Some days I feel the weight of something - a longstanding wave of feeling that is not all mine. When I read about what has happened in China (Sheng Keyi grew up in the same province where my mother was born), I imagine that I am carrying the feelings of my lineage. I am transforming the consciousness of many, when I transform my consciousness within me.
I feel both the impulse to be gentler with myself as I evolve, and the urgency to express within my lifetime what my heart is here to say.

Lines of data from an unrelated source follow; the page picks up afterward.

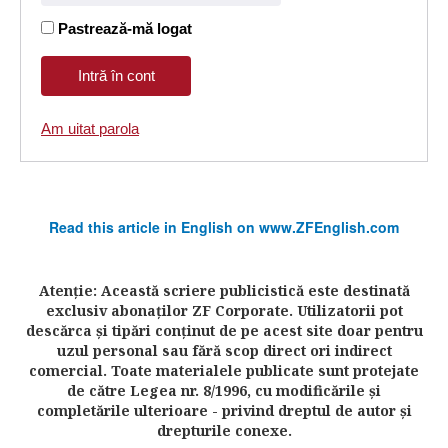
Pastrează-mă logat
Am uitat parola
Read this article in English on www.ZFEnglish.com
Atenţie: Această scriere publicistică este destinată
exclusiv abonaţilor ZF Corporate. Utilizatorii pot
descărca şi tipări conţinut de pe acest site doar pentru
uzul personal sau fără scop direct ori indirect
comercial. Toate materialele publicate sunt protejate
de către Legea nr. 8/1996, cu modificările şi
completările ulterioare - privind dreptul de autor şi
drepturile conexe.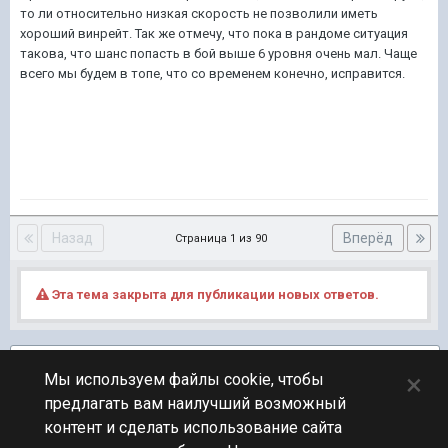
то ли относительно низкая скорость не позволили иметь
хороший винрейт. Так же отмечу, что пока в рандоме ситуация
такова, что шанс попасть в бой выше 6 уровня очень мал. Чаще
всего мы будем в топе, что со временем конечно, исправится.
Назад
Вперёд
Страница 1 из 90
Эта тема закрыта для публикации новых ответов.
Подписчики
15
×
Мы используем файлы cookie, чтобы
предлагать вам наилучший возможный
ПЕРЕЙТИ К СПИСКУ ТЕМ
контент и сделать использование сайта
Руководства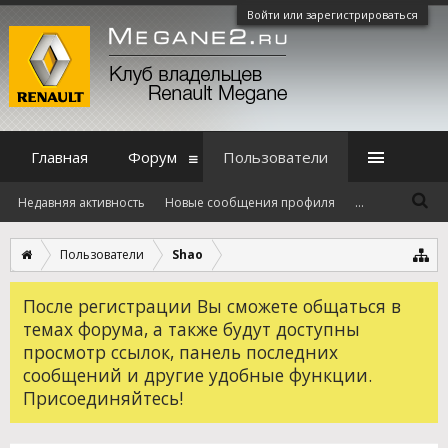
Войти или зарегистрироваться
Главная
Форум
Пользователи
Недавняя активность
Новые сообщения профиля
...
Пользователи
Shao
После регистрации Вы сможете общаться в
темах форума, а также будут доступны
просмотр ссылок, панель последних
сообщений и другие удобные функции.
Присоединяйтесь!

These passages from the review of “Death Fugue” (link above) are especially telling:
“When I wrote it I knew it couldn’t be published in China,” she said. “I discussed it with a friend — she writes poetry at the university of Chongqing — and she said, ‘You write it because you want to.’ ”
The resolve to tackle a subject as forbidden as the Tiananmen Square crackdown is in character with her tough childhood, and her insistence that she is a storyteller prepared to break taboos. “A novel must have the power to offend,” she says in an author’s note for “Death Fugue.” When it was suggested that some scenes were almost repulsive, she said, “Then I have succeeded.” ... When word spread in the village that she was now a famous author, the villagers had no idea what she had written, but they showered her with new respect. On the basis of her prestige, her father was invited to join the Communist Party, a wild paradox given her disdain for the governing political system, which is little disguised in her novel.